# Bayes Theorem Classifier Report CS361 A3
#### UPI: ytia165, ID: 402799865
*****


The CSV file given contains 3 columns, ID, class, and abstract. The start of my data preprocessing consists of reading the classes and abstracts of each row and converting the unique classes into numerical classes. 

Next comes my functions which include the implementation of various models of Naive Bayes and the validation functions to test these implementations. These functions are clearly described within the docstring. The first method I used was the standard Naive Bayes model and with a 80/20 train/test split I yielded an accuracy of 0.1975. Since the test set could have been in favour for my model, I used 10-fold cross validation to get an average accuracy for the model. This came out to be 

| Split         | Accuracy      | 
| ------------- |---------------|
| 1             | 0.2075        | 
| 2             | 0.185         |
| 3             | 0.2175        | 
| 4             | 0.18          | 
| 5             | 0.1875        | 
| 6             | 0.1925        | 
| 7             | 0.185         | 
| 8             | 0.17          | 
| 9             | 0.19          | 
| 10            | 0.195         | 
| AVG           | 0.191         | 

Clearly, the standard implementation was extremely poor as a performed much worse than a 'majority class' model. Looking at several extenstions for Naive Bayes, I decided to implement the log version to smooth down words that appear a lot exponentially. With a quick log change and summing to find the maximum, our 80/20 test yielded an accuracy of 0.94, a vast increase from the basic model. Here is the 10-fold cross validation for a more accuracte accuracy. 

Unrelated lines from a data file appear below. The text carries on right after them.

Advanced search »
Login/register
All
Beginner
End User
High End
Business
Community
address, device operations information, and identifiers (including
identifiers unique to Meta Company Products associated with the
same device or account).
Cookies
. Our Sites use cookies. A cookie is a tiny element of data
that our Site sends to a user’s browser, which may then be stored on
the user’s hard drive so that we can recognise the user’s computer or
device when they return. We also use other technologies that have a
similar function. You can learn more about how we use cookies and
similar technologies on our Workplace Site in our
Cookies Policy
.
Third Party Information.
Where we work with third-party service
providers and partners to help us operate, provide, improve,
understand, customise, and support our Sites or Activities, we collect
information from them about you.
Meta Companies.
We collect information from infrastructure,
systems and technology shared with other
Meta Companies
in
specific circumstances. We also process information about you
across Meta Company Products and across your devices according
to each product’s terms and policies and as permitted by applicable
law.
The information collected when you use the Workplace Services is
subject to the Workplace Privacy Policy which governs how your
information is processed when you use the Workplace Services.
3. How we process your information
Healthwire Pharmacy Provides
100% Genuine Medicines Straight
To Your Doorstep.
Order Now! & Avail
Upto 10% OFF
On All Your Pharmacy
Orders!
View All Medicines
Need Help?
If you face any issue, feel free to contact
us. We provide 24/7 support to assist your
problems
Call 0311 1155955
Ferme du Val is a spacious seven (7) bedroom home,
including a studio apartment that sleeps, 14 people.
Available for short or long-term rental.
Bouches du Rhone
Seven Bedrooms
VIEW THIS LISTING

| Split         | Accuracy      | 
| ------------- |---------------|
| 1             | 0.9475        | 
| 2             | 0.935         |
| 3             | 0.9425        | 
| 4             | 0.93          | 
| 5             | 0.9475        | 
| 6             | 0.92          | 
| 7             | 0.9525        | 
| 8             | 0.935         | 
| 9             | 0.9425        | 
| 10            | 0.9325        | 
| AVG           | 0.9385        | 

An average accuracy of 93.85% was immensely better at classifying classes based on text probability. Looking at our dictionary of words, we have common words appearing many times that have no or little relation with the class. Some of these words include 'The', 'It', and 'And'. With this knowledge, we make our improved model where if we see these words, we will not include them in our probability dictionary. You can find the more comprehensive list in the variable 'stopwords'. Running this model on 80/20 we get the same accuracy of 0.94. However, running our 10-fold cross validation yields different results. Here is the accuracy for stopword removal.

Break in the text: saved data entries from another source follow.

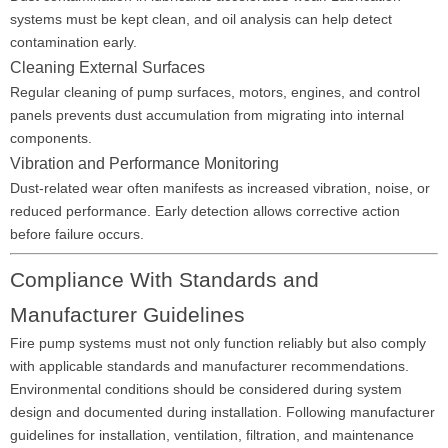
systems must be kept clean, and oil analysis can help detect
contamination early.
Cleaning External Surfaces
Regular cleaning of pump surfaces, motors, engines, and control
panels prevents dust accumulation from migrating into internal
components.
Vibration and Performance Monitoring
Dust-related wear often manifests as increased vibration, noise, or
reduced performance. Early detection allows corrective action
before failure occurs.
Compliance With Standards and
Manufacturer Guidelines
Fire pump systems must not only function reliably but also comply
with applicable standards and manufacturer recommendations.
Environmental conditions should be considered during system
design and documented during installation. Following manufacturer
guidelines for installation, ventilation, filtration, and maintenance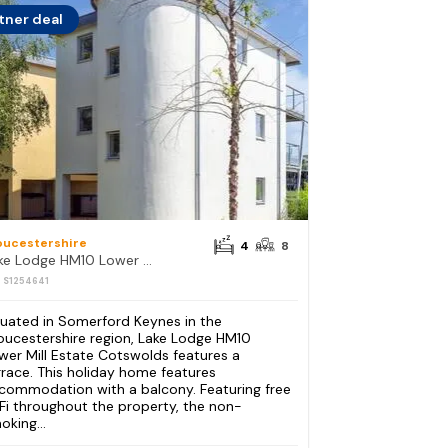
tner deal
oucestershire
4
8
Lake Lodge HM10 Lower Mill Estate Cotswolds
: S1254641
tuated in Somerford Keynes in the
oucestershire region, Lake Lodge HM10
wer Mill Estate Cotswolds features a
rrace. This holiday home features
commodation with a balcony. Featuring free
Fi throughout the property, the non-
oking...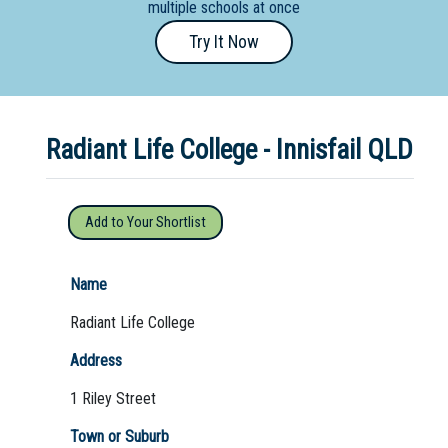
multiple schools at once
Primary
Try It Now
- Year
12
School
Radiant Life College - Innisfail QLD
Dedicated
Special
Needs
Add to Your Shortlist
School
Distance
Name
Education
Radiant Life College
School
Address
Vocational
1 Riley Street
School
Town or Suburb
Boarding:
Any
Yes
No
Homestay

| Split         | Accuracy      | 
| ------------- |---------------|
| 1             | 0.95          | 
| 2             | 0.9525        |
| 3             | 0.945         | 
| 4             | 0.9375        | 
| 5             | 0.96          | 
| 6             | 0.935         | 
| 7             | 0.9525        | 
| 8             | 0.94          | 
| 9             | 0.945         | 
| 10            | 0.9425        | 
| AVG           | 0.9460        | 

An average accuracy of 94.60% was a tad better than our logged Naive bayes without stopwords. Here is a summary of the 3 models. 

| Standard | Logged | Logged + Stopwords |
| :---: | :---: | :---: |
| 0.191 | 0.9385 | 0.9460 |

Finally, looking at the raw data, we have an unbalanced number of classes. Class 'E' is our most common with 2144 appearences and class 'V' is our least common with only 216 appearences out of our 4000 data rows. This is a prime example in where a complement Naive Bayes model might be a better fit for this data. Here, we take the inverse of a normal Naive bayes model. Unfortunately, this was unable to be implemented as a further model since there seems to be a bug somewhere in the code. This is only giving us an accuracy of around 50% which clearly should not be the case. 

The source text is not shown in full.